La Swarm Warfare è una nuova tattica asimmetrica elaborata dalla US Navy e si basa sulla capacità di attaccare un bersaglio X con decine di droni a basso costo gestiti da intelligenza artificiale. La prima elaborazione della nuova dottrina di riferimento risale al 2012 in un documento dal titolo UAV Swarm Attack redatto dalla Naval Postgraduate School. Lo scenario immaginato è il seguente: cosa accadrebbe se uno sciame di droni a basso costo attaccasse una nave da guerra moderna?

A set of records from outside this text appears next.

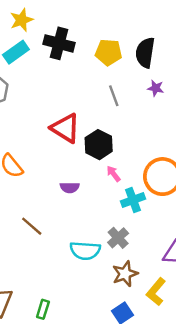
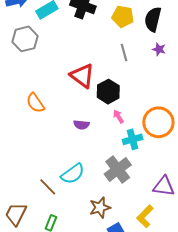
brown line: (32, 226) -> (48, 187), moved
gray cross: (118, 238) -> (118, 170), size x1.5
cyan semicircle: (85, 251) -> (73, 174), moved, turned -45
brown star: (125, 274) -> (100, 208), moved

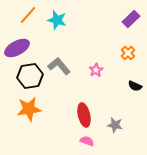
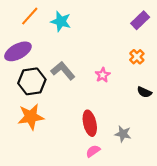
pink semicircle: (87, 141) -> (93, 151), turned -56

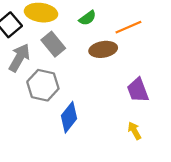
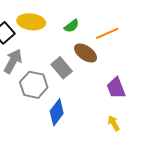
gray rectangle: (53, 44) -> (62, 68), moved
brown ellipse: (103, 49) -> (86, 53), turned 45

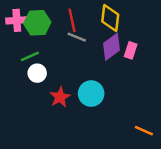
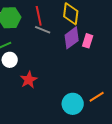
cyan circle: (91, 94) -> (73, 104), moved
orange line: (144, 131) -> (97, 97), moved, turned -56

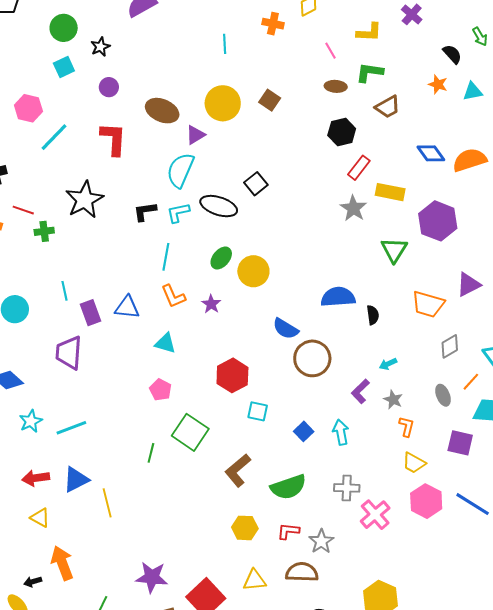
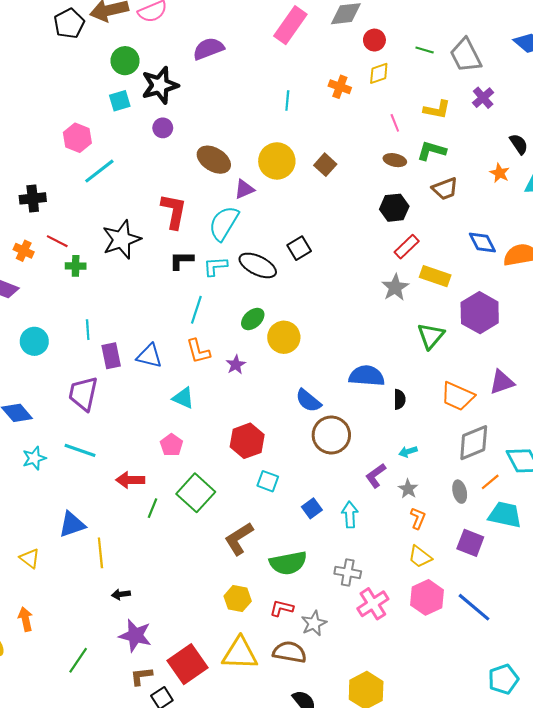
black star: (100, 47) -> (160, 85), size x1.8
red L-shape: (113, 139) -> (174, 211), moved
gray diamond: (450, 346) -> (474, 443), size x1.5
cyan line: (71, 428) -> (80, 450), moved, turned 32
red arrow: (36, 478) -> (130, 480), moved
orange arrow: (62, 563) -> (25, 619), moved, size x0.7
yellow triangle: (254, 580) -> (240, 654), size x1.5
black arrow: (33, 582) -> (121, 594), moved

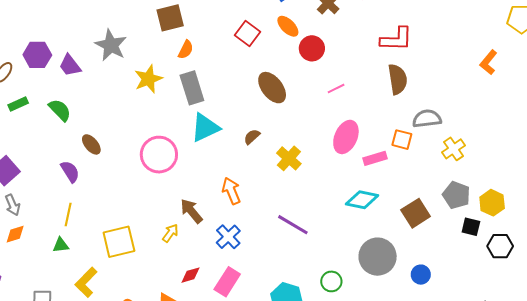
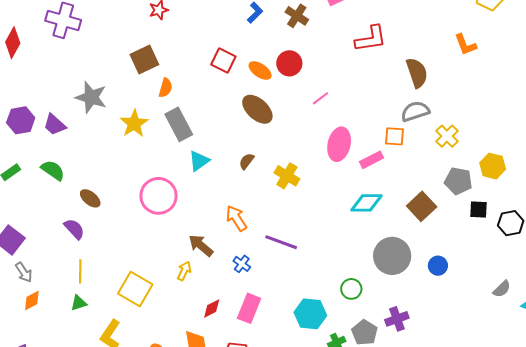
orange ellipse: (288, 26) -> (260, 70), moved
orange L-shape: (488, 62) -> (465, 45), turned -50
brown semicircle: (398, 79) -> (417, 73), moved
cyan triangle: (205, 128) -> (199, 161), size x0.7
yellow hexagon: (492, 203) -> (493, 166), moved
purple line: (293, 225) -> (281, 242), moved
blue cross: (228, 237) -> (242, 264), size x0.7
yellow square: (119, 242) -> (135, 289), turned -36

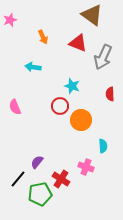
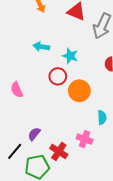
cyan arrow: (33, 67) -> (41, 47), moved
pink semicircle: (15, 107) -> (17, 90), moved

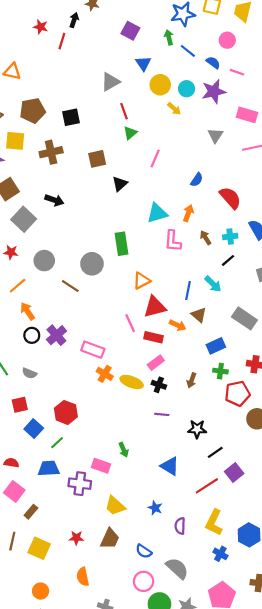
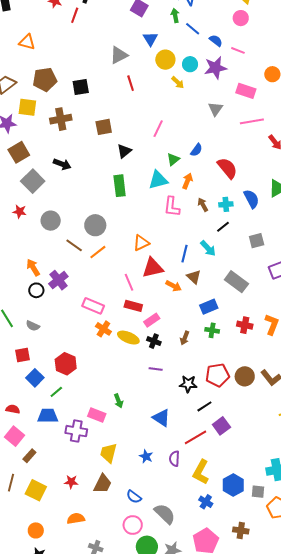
pink circle: (227, 40) -> (241, 18), moved
green triangle: (130, 133) -> (173, 159), moved
green rectangle: (121, 244) -> (120, 186), moved
orange line: (18, 286) -> (98, 252), moved
purple cross: (56, 335) -> (58, 280), moved
red rectangle: (153, 337) -> (133, 306), moved
red pentagon: (237, 394) -> (217, 375), moved
yellow trapezoid: (115, 506) -> (109, 453), turned 60
purple semicircle: (180, 526) -> (174, 459), moved
orange semicircle: (83, 577) -> (76, 519), turned 90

"Un cacciatorpediniere della Marina USA è attaccata simultaneamente da cinque a dieci droni. Questi ultimi provengono da tutte le direzioni, la visibilità è buona. I droni sono controllati segretamente da una postazione in remoto collocata in un peschereccio nelle vicinanze. Alcuni droni sono guidati a vista, altri sono dotati di radar. Il sistema di difesa aerea Aegis è uno dei migliori al mondo, con una suite integrata di sensori ed armi. E’ ritenuto in grado di azzerare con i suoi missili ed i suoi cannoni da 20 millimetri ogni tipo di minaccia, ma non quella formata da uno sciame di droni. Il motivo? All’epoca un tale asset era ritenuto fantascienza”. Anche il miglior sistema di difesa come l’Aegis statunitense, non potrebbe fare nulla contro uno sciame robotico. Il problema è che i piccoli droni hanno una firma radar minuscola: anche se identificati non potrebbero essere ingaggiati dai missili o dai cannoni perché troppo vicini. E’ stato stimato che tra l’individuazione e l’impatto dei droni, anche la più potente nave della Marina USA avrebbe un tempo di reazione di 15 secondi. Il risultato è che il sistema Aegis non può influenzare a suo vantaggio un attacco portato da uno sciame di droni. La minaccia non verrebbe comunque neutralizzata al 100%.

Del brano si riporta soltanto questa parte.